Publication Date: October 2006

Publisher: Library of Congress. Congressional Research Service

Author(s):

Research Area: Environment

Type:

Abstract:

The brownfields tax incentive expired on December 31, 2005. Enacted in 1997, the provision allowed a taxpayer to fully deduct the costs of environmental cleanup in the year the costs were incurred (called "expensing"), rather than spreading the costs over a period of years ("capitalizing"). The provision was adopted to stimulate the cleanup and development of less seriously contaminated sites by providing a benefit to taxpaying developers of brownfield properties. Two bills that received congressional attention contained extensions of the provision; in one case (H.R. 4297, P.L. 109-222), the bill was dropped in conference, and in the other (H.R. 5970), the bill passed the House but failed in the Senate.

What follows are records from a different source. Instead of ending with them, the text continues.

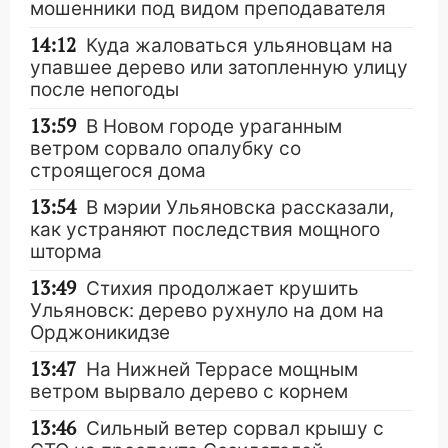
мошенники под видом преподавателя
14:12
Куда жаловаться ульяновцам на
упавшее дерево или затопленную улицу
после непогоды
13:59
В Новом городе ураганным
ветром сорвало опалубку со
строящегося дома
13:54
В мэрии Ульяновска рассказали,
как устраняют последствия мощного
шторма
13:49
Стихия продолжает крушить
Ульяновск: дерево рухнуло на дом на
Орджоникидзе
13:47
На Нижней Террасе мощным
ветром вырвало дерево с корнем
13:46
Сильный ветер сорвал крышу с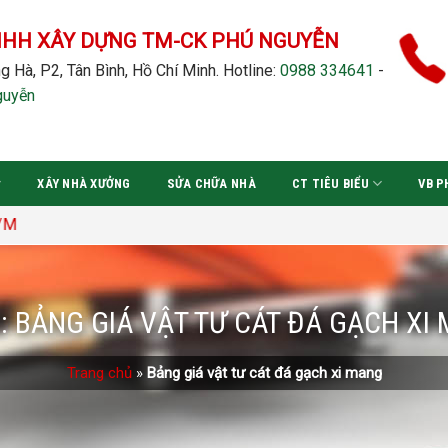
NHH XÂY DỰNG TM-CK PHÚ NGUYỄN
g Hà, P2, Tân Bình, Hồ Chí Minh.
Hotline:
0988 334641
-
guyễn
XÂY NHÀ XƯỞNG
SỬA CHỮA NHÀ
CT TIÊU BIỂU
VB P
:
BẢNG GIÁ VẬT TƯ CÁT ĐÁ GẠCH XI
Trang chủ
»
Bảng giá vật tư cát đá gạch xi mang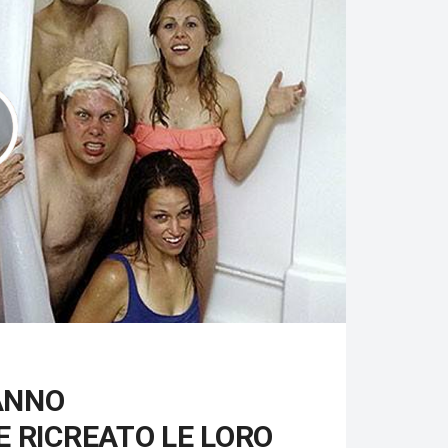
ANNO
 RICREATO LE LORO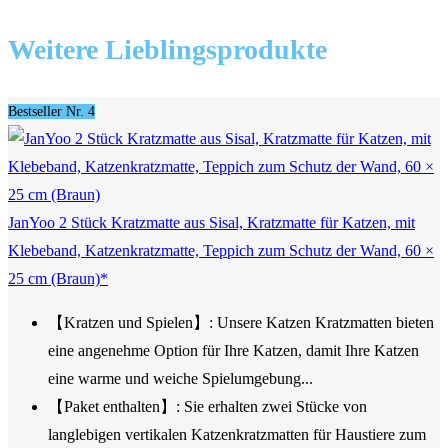
Weitere Lieblingsprodukte
Bestseller Nr. 4
JanYoo 2 Stück Kratzmatte aus Sisal, Kratzmatte für Katzen, mit
Klebeband, Katzenkratzmatte, Teppich zum Schutz der Wand, 60 ×
25 cm (Braun)*
【Kratzen und Spielen】: Unsere Katzen Kratzmatten bieten
eine angenehme Option für Ihre Katzen, damit Ihre Katzen
eine warme und weiche Spielumgebung...
【Paket enthalten】: Sie erhalten zwei Stücke von
langlebigen vertikalen Katzenkratzmatten für Haustiere zum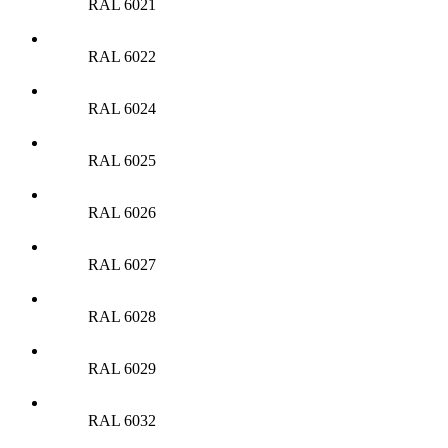
RAL 6021
RAL 6022
RAL 6024
RAL 6025
RAL 6026
RAL 6027
RAL 6028
RAL 6029
RAL 6032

Nevertheless, in each of its budget proposals since FY2003, the administration has suggested that Congress make the tax incentive permanent.

Information on the extent of use of the brownfields tax incentive cannot be determined from federal income tax returns. However, to take advantage of the tax break, a developer had to obtain a certification from the state environmental agency that the site qualified as a brownfield. CRS surveyed the agencies of all states in 2003 to ask how many applications they had received and approved. Twenty-seven states reported that they had received brownfield tax incentive applications, for a total of 161 applications, of which 147 were approved. The other 23 states reported that they received no requests for certification.